Subsequent to the plea of guilty and at the special instance and request of the defendant and his attorney sentence was deferred until the Probation Officer made an investigation. The report was duly submitted after the plea of guilty had been entered and that report reflects that the defendant stated to the Probation Officer that he was in Van Burén, Arkansas, on July 13, 1950, when he called on the Myers Produce Company and stated that the 1949 GMC truck then in his possession was going north and that the truck was empty and capable of hauling a large load. Upon this representation the Commission Company loaded the truck with 17,000 pounds of vegetables of the value of $1,902.75, with instructions to deliver the vegetables to Haley-Neeley Company, Sioux City, Iowa; that the Commission Company advanced him $100 to make delivery of the produce; but that he deliberately and willfully failed to deliver the produce to Sioux City, Iowa, but took it to Minneapolis, Minnesota, where he sold it for $1,375.
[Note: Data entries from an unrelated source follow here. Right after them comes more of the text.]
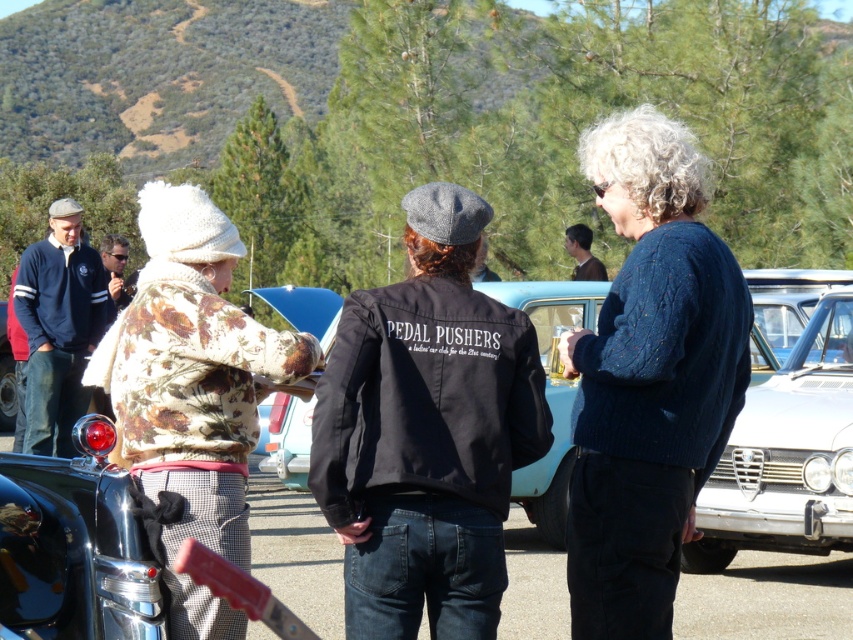 This screenshot has width=853, height=640. Describe the element at coordinates (426, 433) in the screenshot. I see `black fabric jacket at center` at that location.

Which is in front, point (415, 557) or point (113, 240)?

Point (415, 557) is in front.

Where is `black fabric jacket at center`? This screenshot has width=853, height=640. black fabric jacket at center is located at coordinates (426, 433).

At what (x,y) coordinates should I click in order to perform the action: click on black fabric jacket at center. Please return your answer as a coordinate pair (x, y). The width and height of the screenshot is (853, 640). Looking at the image, I should click on [426, 433].

Does black fabric jacket at center have a lesser width compared to dark blue jacket at left?

No.

Locate an element on the screen. The height and width of the screenshot is (640, 853). black fabric jacket at center is located at coordinates (426, 433).

Is black fabric car at center thinner than dark blue jacket at left?

Yes.

This screenshot has height=640, width=853. Identify the location of black fabric car at center. (550, 392).

Locate an element on the screen. This screenshot has height=640, width=853. black fabric car at center is located at coordinates (550, 392).

The image size is (853, 640). Find the location of `black fabric car at center`. black fabric car at center is located at coordinates (550, 392).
The defendant in his brief in support of the motion cites the case of Hite v. United States, 10 Cir., 168 F.2d 973. The court has examined that case and the cases of Stewart v. United States, 8 Cir., 151 F.2d 386, and Ackerson v. United States, 8 Cir., 185 F.2d 485, and is of the opinion that the rule announced in those cases does not govern in the case now before the court. Those cases were based upon the statute, 18 U.S.C.A. § 2312, which makes it an offense to transport and cause to be transported in interstate commerce - a motor vehicle, knowing at the time that the motor vehicle had been stolen, whereas the indictment in the instant case is based upon the statute which provides that “Whoever embezzles, steals, or unlawfully takes, carries away, or conceals, or by fraud or deception obtains from * * * motor-truck, or other vehicle * * * with intent to convert to his own use any goods or chattels moving as or which are a part of or which constitute an interstate or foreign shipment of freight” shall be guilty of an offense and where the goods so embezzled or converted shall exceed in value the sum of $100 the punishment provided for is a fine of not more than $5,000 or imprisonment not more than ten years, or both. 18 U.S.C.A. § 659.

An order overruling the motion is being entered this 27th day of June, 1951.